Paso de cebra

José Carlos Rosales

josecarlosescribano@hotmail.com

Hambre y aliño

Digo teatro puro porque no había foso para la orquesta, ni gigantescos efectos visuales, ni artificios...

En la Corrala de Santiago ha vuelto a producirse el milagro de poder asistir en Granada, en pleno verano, a una inolvidable sesión de teatro puro. Me refiero a Hambre, la pieza teatral que Diego García-Intriago (actor, autor y director) nos ha traído con el sugerente acompañamiento musical del violoncelo de Mauricio Gómez Yamamoto. Y digo teatro puro porque allí no había foso para la orquesta, ni gigantescos efectos visuales, ni artificios mecánicos o atrezo costoso, ni vestuario rimbombante y excéntrico.

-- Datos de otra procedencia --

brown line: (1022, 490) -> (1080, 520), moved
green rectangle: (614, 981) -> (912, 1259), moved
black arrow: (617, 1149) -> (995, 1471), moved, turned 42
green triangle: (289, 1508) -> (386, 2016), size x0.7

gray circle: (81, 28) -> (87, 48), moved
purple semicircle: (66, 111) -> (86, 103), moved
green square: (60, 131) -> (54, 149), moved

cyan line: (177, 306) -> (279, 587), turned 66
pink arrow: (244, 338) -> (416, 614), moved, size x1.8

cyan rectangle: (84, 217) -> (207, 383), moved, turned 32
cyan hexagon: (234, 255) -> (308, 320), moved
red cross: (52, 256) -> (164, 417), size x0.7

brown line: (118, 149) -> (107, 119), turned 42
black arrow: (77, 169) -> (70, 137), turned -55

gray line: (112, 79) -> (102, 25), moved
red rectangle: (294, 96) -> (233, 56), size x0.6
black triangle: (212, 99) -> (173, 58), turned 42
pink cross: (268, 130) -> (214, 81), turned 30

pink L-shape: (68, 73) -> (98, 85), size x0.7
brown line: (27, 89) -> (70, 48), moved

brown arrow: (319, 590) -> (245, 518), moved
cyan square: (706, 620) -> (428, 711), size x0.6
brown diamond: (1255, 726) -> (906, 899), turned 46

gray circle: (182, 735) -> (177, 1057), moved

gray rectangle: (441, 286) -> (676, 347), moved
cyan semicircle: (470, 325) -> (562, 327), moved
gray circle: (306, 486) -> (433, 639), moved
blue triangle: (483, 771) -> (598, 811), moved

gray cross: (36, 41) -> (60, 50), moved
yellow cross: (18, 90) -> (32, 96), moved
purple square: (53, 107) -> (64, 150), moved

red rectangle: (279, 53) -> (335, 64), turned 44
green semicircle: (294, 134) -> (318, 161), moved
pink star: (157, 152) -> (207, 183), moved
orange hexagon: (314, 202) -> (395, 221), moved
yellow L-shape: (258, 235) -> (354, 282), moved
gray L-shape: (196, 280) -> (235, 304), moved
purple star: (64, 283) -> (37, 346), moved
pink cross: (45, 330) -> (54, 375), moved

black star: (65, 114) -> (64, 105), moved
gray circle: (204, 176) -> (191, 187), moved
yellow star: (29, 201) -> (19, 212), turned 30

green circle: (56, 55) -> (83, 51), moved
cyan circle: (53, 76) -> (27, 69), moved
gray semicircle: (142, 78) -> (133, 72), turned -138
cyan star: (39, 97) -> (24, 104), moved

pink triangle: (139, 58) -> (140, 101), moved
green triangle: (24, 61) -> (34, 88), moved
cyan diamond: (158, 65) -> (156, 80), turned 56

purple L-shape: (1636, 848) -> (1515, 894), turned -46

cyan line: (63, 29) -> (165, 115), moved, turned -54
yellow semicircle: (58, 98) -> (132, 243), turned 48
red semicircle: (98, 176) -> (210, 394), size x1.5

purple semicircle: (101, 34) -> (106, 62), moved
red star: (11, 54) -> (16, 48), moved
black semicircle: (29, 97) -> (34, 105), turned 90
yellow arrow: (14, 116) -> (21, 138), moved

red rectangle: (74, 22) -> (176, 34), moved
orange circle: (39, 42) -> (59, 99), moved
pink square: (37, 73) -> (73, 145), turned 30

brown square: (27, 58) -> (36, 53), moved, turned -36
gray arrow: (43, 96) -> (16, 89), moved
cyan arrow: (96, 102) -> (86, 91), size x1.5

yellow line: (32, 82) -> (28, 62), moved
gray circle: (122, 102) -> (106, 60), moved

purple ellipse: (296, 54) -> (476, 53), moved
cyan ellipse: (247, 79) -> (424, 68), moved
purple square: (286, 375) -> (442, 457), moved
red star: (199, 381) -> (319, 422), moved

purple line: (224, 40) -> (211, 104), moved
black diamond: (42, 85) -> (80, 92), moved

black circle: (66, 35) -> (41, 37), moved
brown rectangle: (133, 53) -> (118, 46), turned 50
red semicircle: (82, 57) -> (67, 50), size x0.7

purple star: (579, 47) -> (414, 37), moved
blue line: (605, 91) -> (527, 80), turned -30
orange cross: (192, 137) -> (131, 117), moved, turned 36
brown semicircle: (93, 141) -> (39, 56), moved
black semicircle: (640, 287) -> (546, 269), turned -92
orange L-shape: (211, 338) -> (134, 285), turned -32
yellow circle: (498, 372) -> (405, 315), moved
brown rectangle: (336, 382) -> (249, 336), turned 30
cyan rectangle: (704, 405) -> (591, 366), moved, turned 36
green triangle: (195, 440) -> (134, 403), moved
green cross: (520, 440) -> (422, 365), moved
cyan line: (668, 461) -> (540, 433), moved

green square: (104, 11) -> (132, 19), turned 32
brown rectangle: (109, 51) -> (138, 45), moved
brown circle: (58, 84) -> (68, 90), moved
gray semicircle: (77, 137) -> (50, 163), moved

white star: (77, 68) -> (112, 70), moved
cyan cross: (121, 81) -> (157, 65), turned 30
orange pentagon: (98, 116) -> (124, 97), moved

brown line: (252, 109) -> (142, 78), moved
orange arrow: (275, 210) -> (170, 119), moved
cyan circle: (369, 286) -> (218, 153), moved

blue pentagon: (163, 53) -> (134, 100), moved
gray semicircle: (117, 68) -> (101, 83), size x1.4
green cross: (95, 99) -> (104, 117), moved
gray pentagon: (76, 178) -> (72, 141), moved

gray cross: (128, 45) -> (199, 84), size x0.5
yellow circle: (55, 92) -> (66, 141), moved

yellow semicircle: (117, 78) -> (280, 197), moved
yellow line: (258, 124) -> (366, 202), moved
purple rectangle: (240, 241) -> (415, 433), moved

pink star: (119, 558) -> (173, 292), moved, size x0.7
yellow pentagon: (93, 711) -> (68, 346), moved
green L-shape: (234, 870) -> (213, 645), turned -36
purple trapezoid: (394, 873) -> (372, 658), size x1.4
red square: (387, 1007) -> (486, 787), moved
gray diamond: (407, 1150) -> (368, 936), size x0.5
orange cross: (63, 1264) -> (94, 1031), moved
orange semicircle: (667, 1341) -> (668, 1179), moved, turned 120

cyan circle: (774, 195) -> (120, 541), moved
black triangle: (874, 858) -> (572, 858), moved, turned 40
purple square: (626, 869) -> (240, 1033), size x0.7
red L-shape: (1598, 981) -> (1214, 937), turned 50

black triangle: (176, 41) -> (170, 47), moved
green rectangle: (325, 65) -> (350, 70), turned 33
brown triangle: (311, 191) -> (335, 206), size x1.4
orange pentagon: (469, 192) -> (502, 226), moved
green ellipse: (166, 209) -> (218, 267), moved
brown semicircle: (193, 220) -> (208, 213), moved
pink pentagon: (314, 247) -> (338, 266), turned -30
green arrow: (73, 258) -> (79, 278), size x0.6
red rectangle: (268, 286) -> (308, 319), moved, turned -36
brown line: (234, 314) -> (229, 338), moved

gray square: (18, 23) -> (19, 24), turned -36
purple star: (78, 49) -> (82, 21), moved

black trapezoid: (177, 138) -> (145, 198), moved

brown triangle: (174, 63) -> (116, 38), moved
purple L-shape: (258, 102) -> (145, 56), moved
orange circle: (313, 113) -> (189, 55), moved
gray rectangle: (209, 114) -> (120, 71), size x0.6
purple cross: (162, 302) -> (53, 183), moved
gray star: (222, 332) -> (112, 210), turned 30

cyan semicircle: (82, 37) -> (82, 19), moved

Sólo estaba el gesto, la voz y el movimiento corporal continuo de David García. Y la elegante pero incisiva atmósfera musical del refinado Mauricio Yamamoto. También había un texto, claro está, una inteligente selección de fragmentos del Quijote, más o menos intervenidos o maquillados, párrafos reunidos alrededor de un tema tan moderno como clásico: el tema del hambre, hambre en pequeñas porciones aliñadas con referencias a otros artistas (Marcel Marceau o Juan Tamarit) o poetas (Antonio Machado). Ya lo he dicho, un milagro, un verdadero milagro, no sólo porque estamos en verano sino también (¿y sobre todo?) porque estamos en Granada, esa ciudad tan rara que nunca quiso tomar conciencia de sus hambres, sus viejas carencias, unos trozos de pan, un pedazo de amor, una ración de conocimiento. De alguna manera el teatro siempre ha consistido en eso, en subir al escenario las carencias o sueños que atormentan a una sociedad más o menos organizada, más o menos interesada en saber de dónde viene o hacia dónde va.

No es la primera vez que algo así ocurre en la Corrala de Santiago; ya nos sorprendió allí gratamente, en 2013, el espectáculo Juana, la reina que no quiso reinar, una pieza de Jesús Carazo interpretada con maestría por Gema Matarranz y Enrique Torres (de Histrión Teatro), un texto que nos traía las palabras secretas de Juana la Loca. Aquel espectáculo y éste parece que se dan la mano: ambos remueven las raíces de una comunidad que ignora lo que es o lo que podría llegar a ser. Una comunidad que ahora, de la mano de David García, se percibe hambrienta, con demasiados asuntos sin digerir o muy mal digeridos, siempre confundida entre molinos y gigantes, gigantes y molinos, una comunidad que sigue sin conseguir que sus molinos muelan y que sus gigantes puedan seguir siéndolo sin ser ridiculizados, perseguidos o postergados. Lo dicho: un milagro. Francamente recomendable.